Canada Aims to 'Raise the Bar' on Air-taxi Safety
The TSB issued four recommendations and reiterated 22 others after an air taxi study revealed a lack of a downward trend in the number of fatal accidents.

Canada’s Transportation Safety Board (TSB) issued four new recommendations to address concerns surrounding hazard management and acceptance of unsafe practices. A recently published study of air-taxi accidents highlighted a stagnant fatal accident record. In addition, the TSB reiterated 22 existing recommendations, many going back to 2012. The 200-page work analyzes the investigations into 716 accidents and serious incidents that occurred in Canada from 2000 to 2014.


The statistics showed a downward trend in the total number of air taxi accidents during the study period, but there was no downward trend in the number of fatal accidents or fatalities over the 15-year period. The analysis also revealed that the “highest number of fatalities in both airplane and helicopter accidents resulted from flights that started in VMC and continued to a point where the pilot lost visual reference with the ground.” The main difference was how the flight ended: in a loss of control or controlled flight into terrain.

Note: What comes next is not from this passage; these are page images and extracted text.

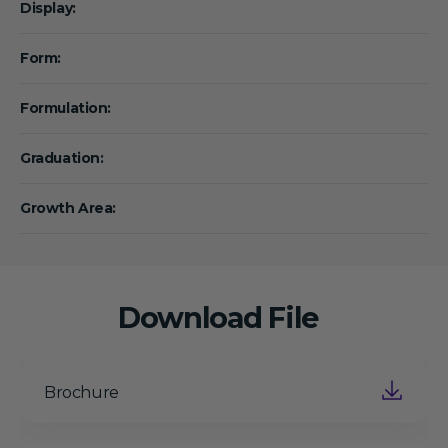
Display:
Form:
Formulation:
Graduation:
Growth Area:
Download File
Brochure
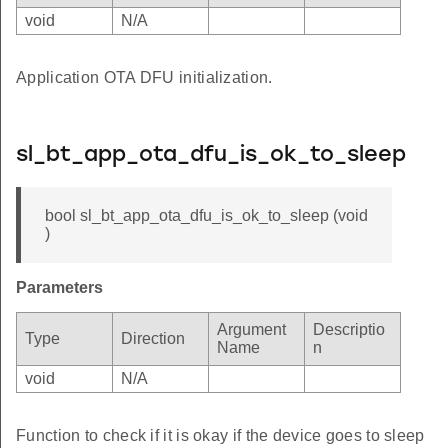
void
N/A
Application OTA DFU initialization.
sl_bt_app_ota_dfu_is_ok_to_sleep
bool sl_bt_app_ota_dfu_is_ok_to_sleep (void
)
Parameters
Argument
Descriptio
Type
Direction
Name
n
void
N/A
Function to check if it is okay if the device goes to sleep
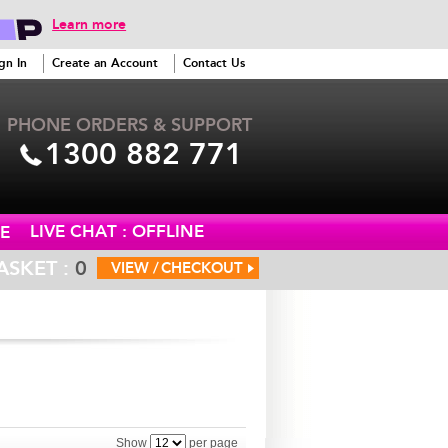
Learn more
gn In
Create an Account
Contact Us
PHONE ORDERS & SUPPORT
1300 882 771
LIVE CHAT : OFFLINE
E
ASKET :
0
VIEW /
CHECKOUT
Show
per page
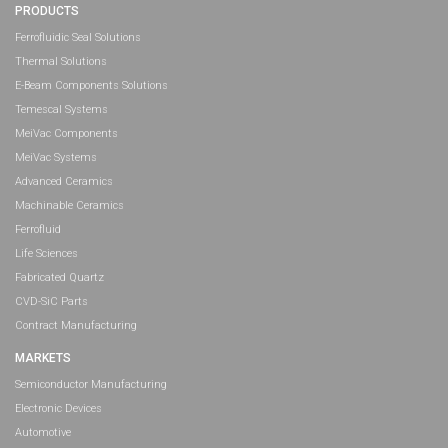
PRODUCTS
Ferrofluidic Seal Solutions
Thermal Solutions
E-Beam Components Solutions
Temescal Systems
MeiVac Components
MeiVac Systems
Advanced Ceramics
Machinable Ceramics
Ferrofluid
Life Sciences
Fabricated Quartz
CVD-SiC Parts
Contract Manufacturing
MARKETS
Semiconductor Manufacturing
Electronic Devices
Automotive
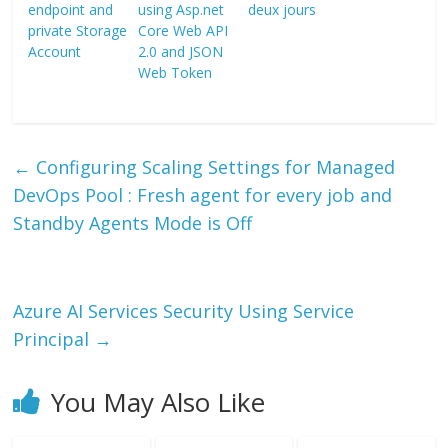
endpoint and
using Asp.net
deux jours
private Storage
Core Web API
Account
2.0 and JSON
Web Token
←
Configuring Scaling Settings for Managed
DevOps Pool : Fresh agent for every job and
Standby Agents Mode is Off
Azure AI Services Security Using Service
Principal
→
You May Also Like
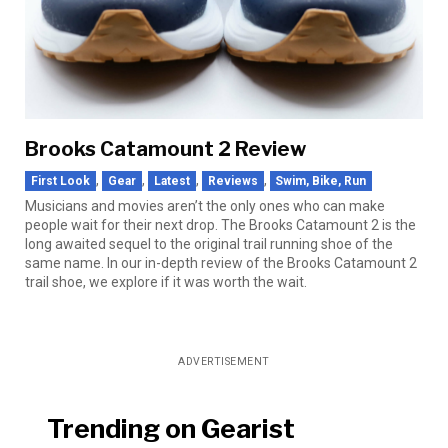
Brooks Catamount 2 Review
,
,
,
,
First Look
Gear
Latest
Reviews
Swim, Bike, Run
Musicians and movies aren’t the only ones who can make
people wait for their next drop. The Brooks Catamount 2 is the
long awaited sequel to the original trail running shoe of the
same name. In our in-depth review of the Brooks Catamount 2
trail shoe, we explore if it was worth the wait.
ADVERTISEMENT
Trending on Gearist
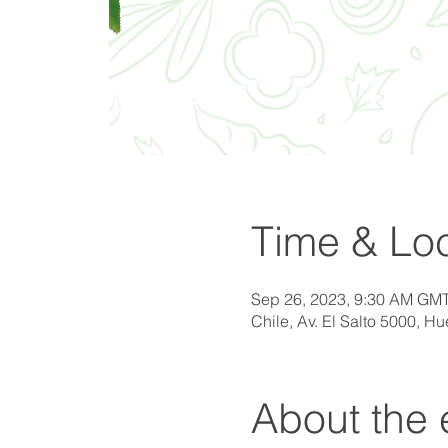
Time & Loc
Sep 26, 2023, 9:30 AM GMT
Chile, Av. El Salto 5000, H
About the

The study determined that air taxi mishaps fall into two broad categories: acceptance of unsafe practices (the subject of three active recommendations) and inadequate management of operational hazards (the subject of 19 active recommendations), such as flying overweight, flying into known icing conditions, flying with non-operating equipment, inadequate fuel reserves, poor crew coordination, unstable approaches, and loss of visual references in marginal weather or at night.


In addition to the previously issued recommendations to Canada’s transportation department, the TSB issued the following new ones: eliminating unsafe practices; promoting proactive safety management and a positive safety culture; closing gaps in the air-taxi regulatory framework; and collecting activity data that is specific to the air taxi sector.